There has also been a long running debate in statistics between the frequentist and Bayesian approaches. Until the advent of fast and cheap computing, the Bayesian approach has been somewhat limited by the computation time to evaluate the integrals. But now that constraint has gone away, and through packages such as in the widely used R language, Bayesian analyses are more straightforward to perform. The frequentist vs. Bayesian debate has now largely gone away, and the general consensus is that one should use whatever approach is more appropriate.

The Bayesian approach has many advantages, because one can rigorously incorporate prior knowledge. Indeed, some analyses are bringing astronomy results that were thought to be reasonably well established back into question. But there are also disadvantages, one obvious on being that the results are strongly dependent on the prior that is put in.

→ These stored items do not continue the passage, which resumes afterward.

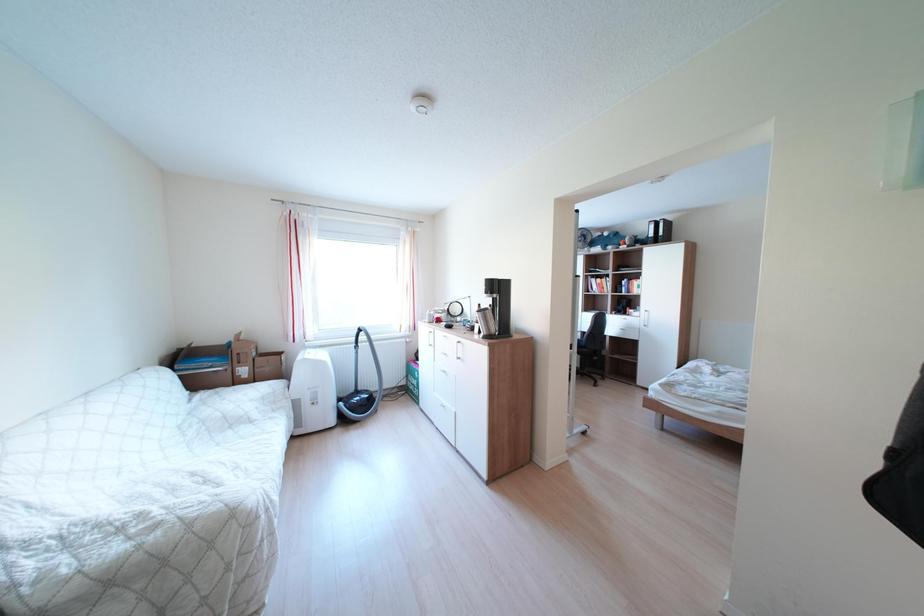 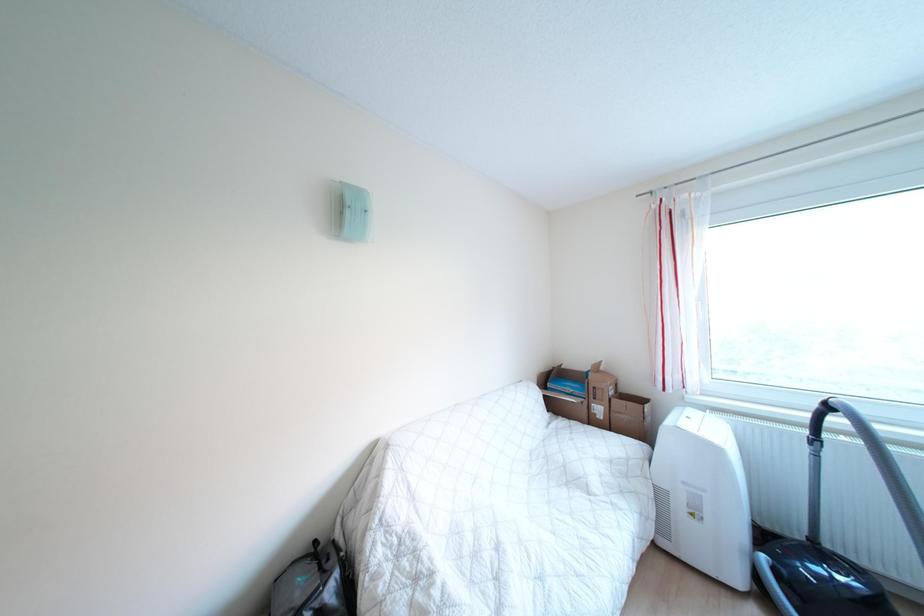 Question: How did the camera likely rotate?

Choices:
 (A) Left
 (B) Right
 (C) Up
 (D) Down

Answer: (A) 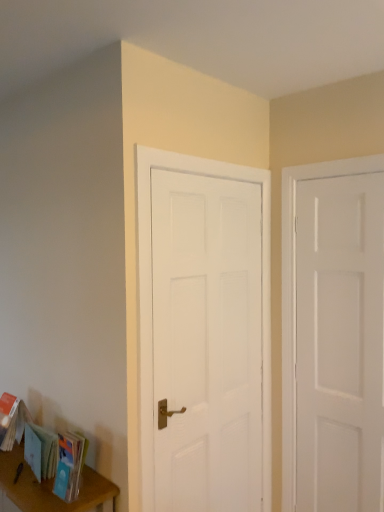 Image resolution: width=384 pixels, height=512 pixels. I want to click on space that is in front of light blue paper book at lower left, so click(31, 490). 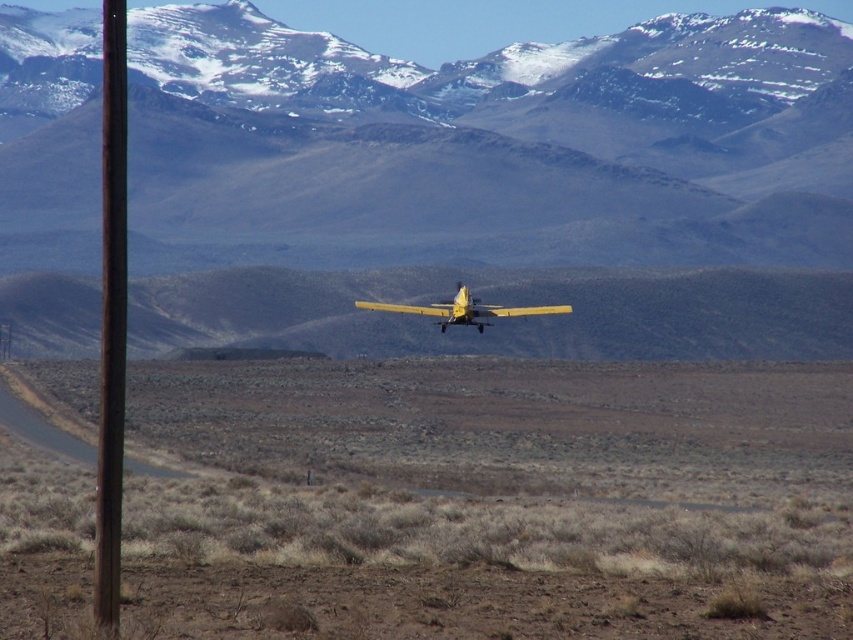 Question: Does snowy rock mountain range at upper center have a larger size compared to yellow matte airplane at center?

Choices:
 (A) no
 (B) yes

Answer: (B)

Question: Which object is positioned farthest from the rusty metal pole at left?

Choices:
 (A) snowy rock mountain range at upper center
 (B) brown dirt at center

Answer: (A)

Question: Based on their relative distances, which object is farther from the snowy rock mountain range at upper center?

Choices:
 (A) rusty metal pole at left
 (B) brown dirt at center
 (C) yellow matte airplane at center

Answer: (A)

Question: Does brown dirt at center have a greater width compared to rusty metal pole at left?

Choices:
 (A) yes
 (B) no

Answer: (A)

Question: Does snowy rock mountain range at upper center have a larger size compared to yellow matte airplane at center?

Choices:
 (A) yes
 (B) no

Answer: (A)

Question: Which point is farther to the camera?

Some issues that astronomy data are subject to are:

  • Large, complex, increasingly high-dimensional, time domain
  • Missing data: non-observation or non-detection
  • Heteroscedastic, non-Gaussian, underestimated errors
  • Outliers, artifacts, false detections, systematic effects
  • Correlated inputs

It is beyond the scope of this guide to discuss astrostatistics in more detail than this. The author is not aware of an equivalent 'statistics in astronomy' guide to this one, but simple web searches, or the links in section 8, will reveal starting points. The Cosmology and Machine Learning Uninstitute is somewhat similar to this guide, and has many links to the statistical cosmology and other literature, which has a strong Bayesian emphasis (because we only observe one universe).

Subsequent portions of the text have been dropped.